After finishing Chuck Wendig's frightening and timely Wanderers last week, a conversation with Ray from The Horror Vision prompted me to dig out a large part of Chris Claremont's run on Uncanny X-Men and begin plowing though it. I started just before the Mutant Massacre - which was about when I started reading X-Men back in the day - and plan on going up through Inferno. I might go past that, not sure yet. But I am SO looking forward to Inferno. It's been too long.

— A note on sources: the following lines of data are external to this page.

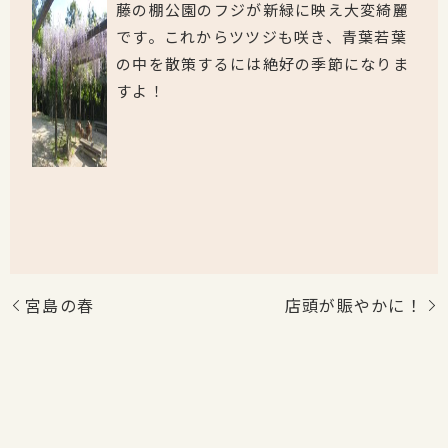
藤の棚公園のフジが新緑に映え大変綺麗
です。これからツツジも咲き、青葉若葉
の中を散策するには絶好の季節になりま
すよ！
宮島の春
店頭が賑やかに！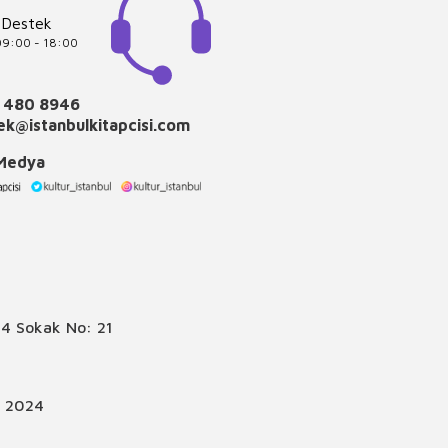
 Destek
 09:00 - 18:00
 480 8946
k@istanbulkitapcisi.com
 Medya
4 Sokak No: 21
© 2024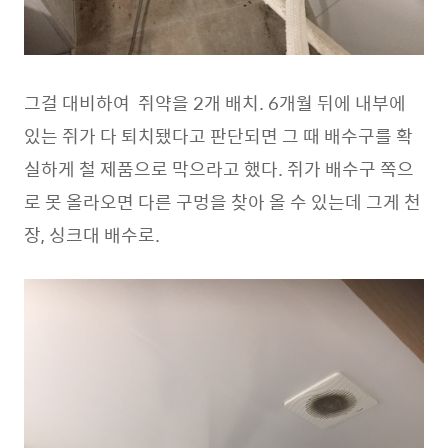
그걸 대비하여 쥐약을 2개 배치. 6개월 뒤에 내부에
있는 쥐가 다 퇴치됐다고 판단되면 그 때 배수구를 확
실하게 철 제품으로 막으라고 했다. 쥐가 배수구 쪽으
로 못 올라오면 다른 구멍을 찾아 올 수 있는데 그게 천
장, 싱크대 배수로.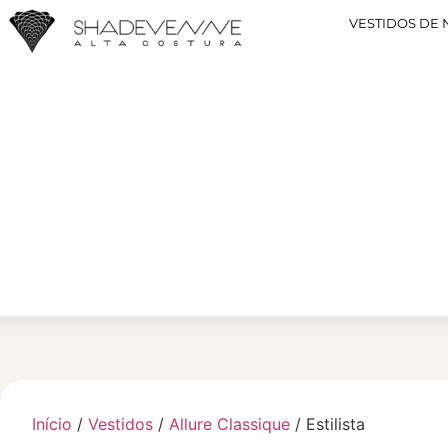
VESTIDOS DE 
Início
/
Vestidos
/
Allure Classique
/ Estilista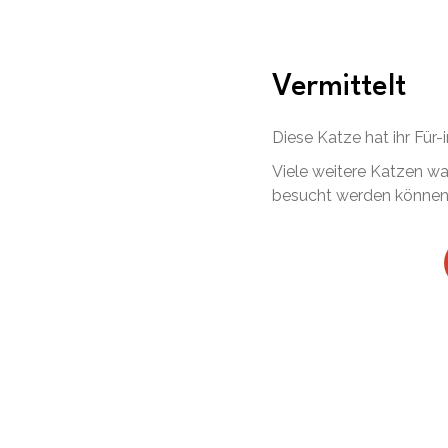
Vermittelt
Diese Katze hat ihr Fü
Viele weitere Katzen wa
besucht werden können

Also, the Sequart Documentary Chris Claremont's X-Men is now on Prime for free, so if you're a fan and haven't seen it, totally worth a watch.

**

Playlist:

The Vines - Total Depravity
Talking Heads - Fear of Music
16 Horsepower - Low Estate
Zombi - Shape Shift
Worm is Green - Automagic
Greg Puciato - Fire for Water (single)
Greg Dulli - Random Desire
Mazzy Star - So Tonite That I Might See
Grimes - Art Angels
Led Zeppelin - I
Led Zeppelin - IV
The Jesus Lizard - Lash
The Jesus Lizard - Head
The Jesus Lizard - Pure EP
Chris Connelly - Sleeping Partner
Alice in Chains - Eponymous
Lustmord - The Dark Places of the Earth
Anthrax - Attack of the Killer B's
Anthrax - Spreading the Disease
Various - The History of Northwest Rock Vol. 2 (The Garage Years)
Nick Cave and the Bad Seeds - Ghosteen
Grimes - Visions

**

 Card:


Hacking off pieces in order to gain the time/vantage to reflect. I pulled a 'mental health day' yesterday, not from my day job, but from writing. The current global situation has got me down, and I've realized despite all my declarations that I will not vote for either of the two parties in hogging the US political system, I am indeed going to be casting a vote for one asshole in November simply to keep the bigger (biggest?) asshole out of office. I also realize that this won't work and we most likely have four more years of... this. Unless of course, Captain Trips wins the day and purges the planet of a large enough amount of the human population as to inspire a total societal change in this country.

I won't hold my breath. Fuck jetpacks, where's our Common Sense?